For full details on what you can do here, see the Sink section of the documentation.

Source

Produce data from Neo4j and send it to a Kafka topic (Neo4j as a data producer) by adding configuration such as:

neo4j.conf
streams.source.topic.nodes.my-nodes-topic=Person{*}
streams.source.topic.relationships.my-rels-topic=BELONGS-TO{*}
streams.source.enabled=true
streams.source.schema.polling.interval=10000

This will produce all graph nodes labeled (:Person) on to the topic my-nodes-topic and all relationships of type -[:BELONGS-TO]→ to the topic named my-rels-topic. Further, schema changes will be polled every 10,000 ms, which affects how quickly the database picks up new indexes/schema changes. Please note that if not specified a value for streams.source.schema.polling.interval property then Streams plugin will use 300,000 ms as default.

The expressions Person{*} and BELONGS-TO{*} are patterns. You can find documentation on how to change these in the Patterns section.

For full details on what you can do here, see the Source section of the documentation.

Restart Neo4j

Once the plugin is installed and configured, restarting the database will make it active. If you have configured Neo4j to consume from kafka, it will begin immediately processing messages.

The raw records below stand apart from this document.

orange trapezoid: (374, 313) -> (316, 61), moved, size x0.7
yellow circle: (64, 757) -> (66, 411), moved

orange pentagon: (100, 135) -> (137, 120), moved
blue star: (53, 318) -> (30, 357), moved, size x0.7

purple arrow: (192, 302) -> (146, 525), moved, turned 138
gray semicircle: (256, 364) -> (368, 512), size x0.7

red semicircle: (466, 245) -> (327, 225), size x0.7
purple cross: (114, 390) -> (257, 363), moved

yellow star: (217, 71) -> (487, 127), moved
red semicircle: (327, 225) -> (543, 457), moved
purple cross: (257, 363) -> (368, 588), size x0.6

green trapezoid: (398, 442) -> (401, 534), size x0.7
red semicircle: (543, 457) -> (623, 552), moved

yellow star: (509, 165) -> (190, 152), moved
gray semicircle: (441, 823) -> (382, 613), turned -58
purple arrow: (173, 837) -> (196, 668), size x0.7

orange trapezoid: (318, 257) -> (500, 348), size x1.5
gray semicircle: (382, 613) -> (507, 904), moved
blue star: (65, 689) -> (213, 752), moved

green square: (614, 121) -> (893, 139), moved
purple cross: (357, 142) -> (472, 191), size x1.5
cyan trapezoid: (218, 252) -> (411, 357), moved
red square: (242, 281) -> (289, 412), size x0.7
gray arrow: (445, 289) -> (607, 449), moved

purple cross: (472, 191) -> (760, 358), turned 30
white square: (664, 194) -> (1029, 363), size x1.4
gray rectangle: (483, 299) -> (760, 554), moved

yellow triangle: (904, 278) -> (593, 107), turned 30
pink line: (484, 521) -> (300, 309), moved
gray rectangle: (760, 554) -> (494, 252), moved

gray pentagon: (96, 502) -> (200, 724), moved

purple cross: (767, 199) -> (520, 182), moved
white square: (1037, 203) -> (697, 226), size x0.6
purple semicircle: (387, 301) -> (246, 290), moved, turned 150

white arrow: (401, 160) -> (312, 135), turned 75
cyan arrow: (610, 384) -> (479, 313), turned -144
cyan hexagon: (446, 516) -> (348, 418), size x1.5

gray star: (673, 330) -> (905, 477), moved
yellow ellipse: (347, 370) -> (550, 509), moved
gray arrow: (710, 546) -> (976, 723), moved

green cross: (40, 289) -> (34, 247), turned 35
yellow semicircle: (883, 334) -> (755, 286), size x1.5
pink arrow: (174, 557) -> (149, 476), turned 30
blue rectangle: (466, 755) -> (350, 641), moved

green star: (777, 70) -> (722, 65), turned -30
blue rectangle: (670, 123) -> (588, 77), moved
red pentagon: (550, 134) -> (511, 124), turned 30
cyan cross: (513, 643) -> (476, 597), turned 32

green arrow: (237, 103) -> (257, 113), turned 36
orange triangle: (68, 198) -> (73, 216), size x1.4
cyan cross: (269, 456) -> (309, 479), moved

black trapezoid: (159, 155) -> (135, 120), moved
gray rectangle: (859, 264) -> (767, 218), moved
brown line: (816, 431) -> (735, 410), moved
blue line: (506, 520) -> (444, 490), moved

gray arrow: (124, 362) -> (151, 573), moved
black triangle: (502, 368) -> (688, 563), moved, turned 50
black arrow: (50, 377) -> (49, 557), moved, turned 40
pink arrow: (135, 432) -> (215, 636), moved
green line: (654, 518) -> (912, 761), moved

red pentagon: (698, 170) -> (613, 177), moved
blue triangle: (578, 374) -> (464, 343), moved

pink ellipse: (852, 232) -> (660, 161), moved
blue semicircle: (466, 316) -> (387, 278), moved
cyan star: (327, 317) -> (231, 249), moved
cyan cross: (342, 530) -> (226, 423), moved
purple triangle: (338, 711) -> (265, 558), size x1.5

When installing the latest version of the Neo4j Streams plugin into Neo4j 4.x, watching to logs you could find something similar to the following:

2020-03-25 20:13:50.606+0000 WARN  Unrecognized setting. No declared setting with name: kafka.max.partition.fetch.bytes
2020-03-25 20:13:50.608+0000 WARN  Unrecognized setting. No declared setting with name: streams.sink.errors.log.include.messages
2020-03-25 20:13:50.608+0000 WARN  Unrecognized setting. No declared setting with name: kafka.auto.offset.reset
2020-03-25 20:13:50.608+0000 WARN  Unrecognized setting. No declared setting with name: kafka.bootstrap.servers
2020-03-25 20:13:50.608+0000 WARN  Unrecognized setting. No declared setting with name: kafka.max.poll.records
2020-03-25 20:13:50.609+0000 WARN  Unrecognized setting. No declared setting with name: streams.sink.errors.log.enable
2020-03-25 20:13:50.609+0000 WARN  Unrecognized setting. No declared setting with name: streams.source.enabled
2020-03-25 20:13:50.609+0000 WARN  Unrecognized setting. No declared setting with name: streams.sink.topic.cypher.boa.to.kafkaTest
2020-03-25 20:13:50.609+0000 WARN  Unrecognized setting. No declared setting with name: streams.sink.errors.tolerance
2020-03-25 20:13:50.609+0000 WARN  Unrecognized setting. No declared setting with name: kafka.group.id
2020-03-25 20:13:50.609+0000 WARN  Unrecognized setting. No declared setting with name: streams.sink.errors.deadletterqueue.context.headers.enable
2020-03-25 20:13:50.609+0000 WARN  Unrecognized setting. No declared setting with name: streams.sink.errors.deadletterqueue.context.header.prefix
2020-03-25 20:13:50.610+0000 WARN  Unrecognized setting. No declared setting with name: streams.sink.errors.deadletterqueue.topic.name
2020-03-25 20:13:50.610+0000 WARN  Unrecognized setting. No declared setting with name: streams.sink.enabled.to.kafkaTest

These are not errors. They comes from the new Neo4j 4 Configuration System, which warns that it doesn’t recognize those properties. Despite these warnings the plugin will work properly.